Any arguments against it?

(yes, I've read #8446)

@tomato42 tomato42 added the issue: bug report The issue was opened to report a bug label Nov 16, 2020
@kroeckx
Copy link
Member

kroeckx commented Nov 16, 2020 via email

@davidben
Copy link
Contributor

davidben commented Nov 16, 2020

I agree changing the behavior to map the error away wouldn't work well. While any application that relies on it is likely already vulnerable to RSAES-PKCS1-v1_5's flaws, silently changing the success criteria won't make them any better. It's also not clear to me how it'd work anyway. EVP_PKEY_decrypt and RSA_private_decrypt do not know the expected length, so they can't generate the replacement string. (Lengths are closely related to memory access and allocation patterns, so constant-time code needs to understand all the public and private lengths involved, and tailor the API shape accordingly.)

Rather, I'd suggest:

  • Document clearly that, absent some external source of authentication, the existing RSAES-PKCS1-v1_5 decryption API is broken and should not be used. I don't think there is any saving it. Maybe eventually remove it.
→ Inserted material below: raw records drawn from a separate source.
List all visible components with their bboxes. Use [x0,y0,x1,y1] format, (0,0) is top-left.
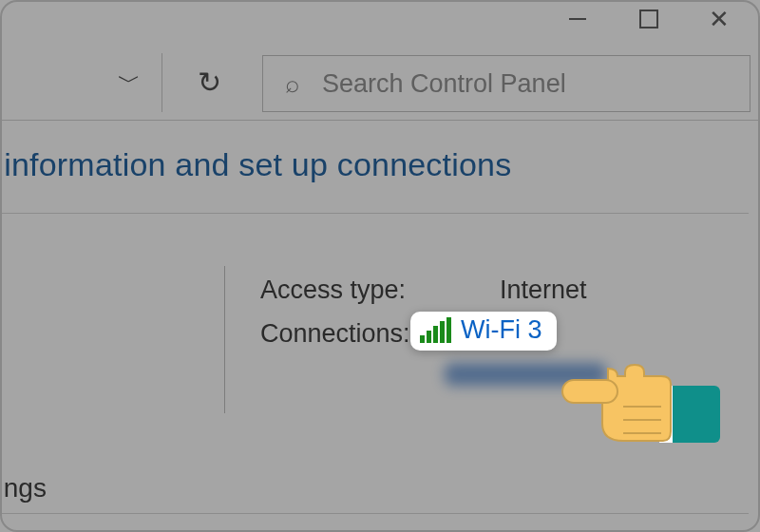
connections-label: Connections: [260,319,410,349]
maximize-button[interactable] [613,0,684,38]
pointing-hand-icon [560,323,722,469]
connection-link-label: Wi-Fi 3 [461,315,542,345]
access-type-value: Internet [500,276,587,305]
divider [0,513,749,514]
connection-link[interactable]: Wi-Fi 3 [410,312,557,351]
refresh-button[interactable]: ↻ [186,59,232,104]
chevron-down-icon: ﹀ [118,66,141,97]
access-type-label: Access type: [260,276,406,305]
page-heading: work information and set up connections [0,146,511,183]
search-placeholder: Search Control Panel [322,69,750,99]
refresh-icon: ↻ [198,66,221,99]
breadcrumb-dropdown[interactable]: ﹀ [106,59,152,104]
window-titlebar: ✕ [0,0,760,48]
close-button[interactable]: ✕ [683,0,754,38]
search-icon: ⌕ [263,69,322,99]
divider [224,266,225,413]
settings-heading-fragment: ttings [0,473,47,504]
minimize-button[interactable] [542,0,613,38]
toolbar-separator [162,53,162,112]
search-input[interactable]: ⌕ Search Control Panel [262,55,750,112]
divider [0,213,749,214]
divider [0,120,760,121]
address-toolbar: er ﹀ ↻ ⌕ Search Control Panel [0,51,760,116]
wifi-signal-icon [420,318,451,343]
svg-rect-2 [562,380,618,403]
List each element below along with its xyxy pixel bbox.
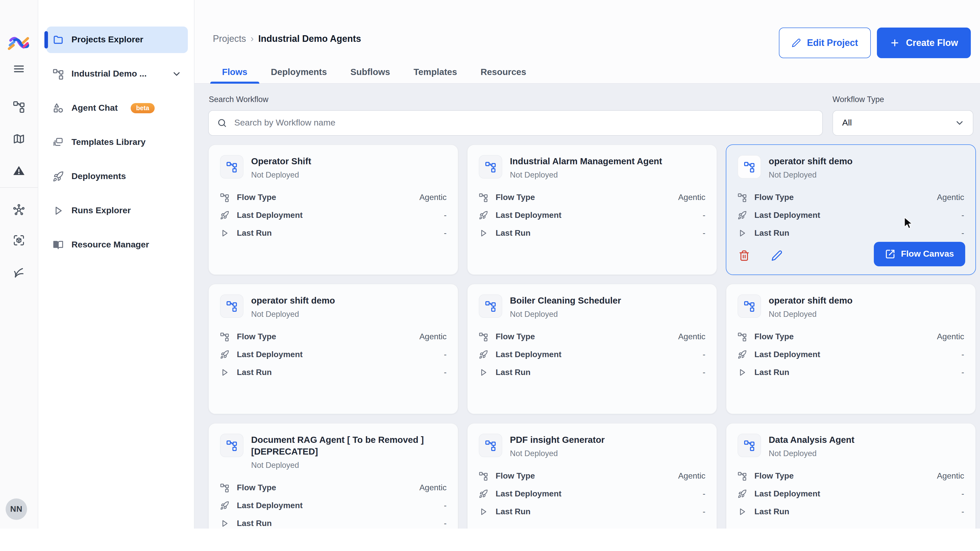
flow-card-status: Not Deployed — [251, 170, 311, 179]
edit-project-button[interactable]: Edit Project — [779, 27, 871, 58]
chevron-down-icon — [955, 118, 965, 128]
sidebar-item-templates-library[interactable]: Templates Library — [46, 129, 188, 156]
flow-card-document-rag[interactable]: Document RAG Agent [ To be Removed ] [DE… — [208, 423, 458, 529]
breadcrumb-projects[interactable]: Projects — [213, 34, 246, 44]
flow-card-status: Not Deployed — [510, 170, 662, 179]
play-icon — [738, 229, 748, 238]
rail-divider — [0, 187, 38, 188]
search-input[interactable] — [233, 118, 814, 129]
tab-resources[interactable]: Resources — [469, 60, 538, 84]
last-deployment-value: - — [961, 211, 964, 220]
last-run-label: Last Run — [496, 229, 531, 238]
sidebar-item-resource-manager[interactable]: Resource Manager — [46, 232, 188, 258]
flow-type-value: Agentic — [678, 332, 705, 341]
app-window: NN Projects Explorer Industrial Demo ...… — [0, 0, 980, 551]
last-deployment-value: - — [444, 211, 447, 220]
last-deployment-value: - — [961, 350, 964, 359]
edit-flow-icon[interactable] — [771, 250, 783, 261]
flow-card-operator-shift-demo-2[interactable]: operator shift demo Not Deployed Flow Ty… — [208, 284, 458, 414]
menu-icon[interactable] — [13, 63, 25, 75]
flow-card-operator-shift[interactable]: Operator Shift Not Deployed Flow TypeAge… — [208, 144, 458, 275]
rocket-icon — [479, 211, 489, 220]
layers-icon — [52, 137, 64, 148]
delete-flow-icon[interactable] — [738, 250, 750, 261]
flow-canvas-button[interactable]: Flow Canvas — [874, 242, 965, 266]
rocket-icon — [738, 489, 748, 499]
last-deployment-row: Last Deployment- — [479, 349, 705, 360]
last-run-label: Last Run — [754, 368, 789, 377]
workflow-icon — [220, 332, 230, 341]
shapes-icon — [52, 103, 64, 114]
last-run-row: Last Run- — [738, 367, 964, 378]
external-link-icon — [885, 249, 895, 259]
sidebar-item-label: Templates Library — [72, 137, 145, 148]
rocket-icon — [220, 350, 230, 359]
last-run-row: Last Run- — [738, 227, 964, 239]
flow-canvas-label: Flow Canvas — [901, 249, 954, 259]
tab-deployments[interactable]: Deployments — [259, 60, 339, 84]
workflow-rail-icon[interactable] — [13, 100, 25, 113]
last-deployment-row: Last Deployment- — [738, 349, 964, 360]
flow-type-row: Flow TypeAgentic — [220, 482, 447, 493]
last-run-label: Last Run — [237, 519, 272, 528]
last-run-value: - — [703, 368, 705, 377]
workflow-icon — [479, 332, 489, 341]
play-icon — [479, 368, 489, 377]
flow-card-operator-shift-demo-3[interactable]: operator shift demo Not Deployed Flow Ty… — [726, 284, 976, 414]
last-deployment-label: Last Deployment — [496, 211, 562, 220]
book-icon — [52, 239, 64, 251]
last-deployment-label: Last Deployment — [496, 350, 562, 359]
map-icon[interactable] — [13, 133, 25, 145]
user-avatar[interactable]: NN — [6, 499, 27, 520]
rocket-icon — [479, 489, 489, 499]
sidebar-item-runs-explorer[interactable]: Runs Explorer — [46, 197, 188, 224]
sidebar-item-label: Resource Manager — [72, 240, 149, 250]
flow-card-operator-shift-demo-selected[interactable]: operator shift demo Not Deployed Flow Ty… — [726, 144, 976, 275]
last-run-value: - — [961, 368, 964, 377]
play-icon — [738, 507, 748, 516]
play-icon — [479, 507, 489, 516]
edit-project-label: Edit Project — [807, 38, 858, 48]
last-run-value: - — [703, 229, 705, 238]
sidebar-item-agent-chat[interactable]: Agent Chat beta — [46, 95, 188, 121]
flow-type-label: Flow Type — [237, 193, 276, 202]
create-flow-label: Create Flow — [906, 38, 958, 48]
last-run-value: - — [444, 229, 447, 238]
chevron-down-icon[interactable] — [172, 69, 182, 79]
flows-grid: Operator Shift Not Deployed Flow TypeAge… — [208, 144, 976, 529]
flow-type-label: Flow Type — [496, 472, 535, 481]
sidebar-item-deployments[interactable]: Deployments — [46, 163, 188, 190]
flow-type-value: Agentic — [678, 472, 705, 481]
last-deployment-label: Last Deployment — [237, 211, 303, 220]
flow-card-industrial-alarm[interactable]: Industrial Alarm Management Agent Not De… — [467, 144, 717, 275]
sidebar-item-industrial-demo[interactable]: Industrial Demo ... — [46, 61, 188, 87]
sidebar-item-label: Deployments — [72, 171, 126, 182]
workflow-icon — [220, 483, 230, 492]
flow-card-data-analysis[interactable]: Data Analysis Agent Not Deployed Flow Ty… — [726, 423, 976, 529]
create-flow-button[interactable]: Create Flow — [877, 27, 971, 58]
flow-tile-icon — [738, 433, 761, 457]
flow-card-title: PDF insight Generator — [510, 433, 605, 446]
cube-scan-icon[interactable] — [13, 234, 25, 246]
flow-tile-icon — [220, 433, 243, 457]
sidebar-item-projects-explorer[interactable]: Projects Explorer — [46, 27, 188, 53]
last-deployment-label: Last Deployment — [237, 350, 303, 359]
warning-triangle-icon[interactable] — [13, 164, 25, 176]
folder-icon — [52, 34, 64, 45]
flow-type-row: Flow TypeAgentic — [220, 192, 447, 203]
workflow-type-value: All — [842, 118, 852, 128]
tab-subflows[interactable]: Subflows — [339, 60, 402, 84]
rocket-icon — [52, 171, 64, 182]
sidebar-item-label: Industrial Demo ... — [72, 69, 147, 79]
flow-card-pdf-insight[interactable]: PDF insight Generator Not Deployed Flow … — [467, 423, 717, 529]
tab-flows[interactable]: Flows — [210, 60, 259, 84]
tab-templates[interactable]: Templates — [402, 60, 469, 84]
network-hub-icon[interactable] — [13, 203, 25, 216]
flow-card-status: Not Deployed — [769, 310, 853, 319]
workflow-search — [208, 110, 823, 136]
workflow-type-select[interactable]: All — [832, 110, 974, 136]
workflow-type-label: Workflow Type — [832, 95, 884, 104]
flow-card-boiler-cleaning[interactable]: Boiler Cleaning Scheduler Not Deployed F… — [467, 284, 717, 414]
flow-card-title: operator shift demo — [769, 155, 853, 167]
plant-icon[interactable] — [13, 266, 25, 279]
Though this is made a little tricky by RSAES-PKCS1-v1_5 being the default for RSA keys when using EVP_PKEY_decrypt. (Perhaps OpenSSL 3.0 should start by removing the notion of a default RSAES padding and require callers specify it?)

  • Study existing protocols' use of RSAES-PKCS1-v1_5, their established workarounds, and build API(s) tailored to them. TLS needs a constant-time swap to random, with a known length. I expect this pattern is common. Go has this API, though note it doesn't cover the funny (and somewhat useless) version check. I believe Go's crypto/tls implementation just doesn't bother with it. Another possibility is an optional parameter. My understanding is SSH needs a similar constant-time replacement workaround. Are there other patterns? Note this isn't compatible with EVP_PKEY_decrypt / RSA_private_decrypt at all due to the pre-supplied length.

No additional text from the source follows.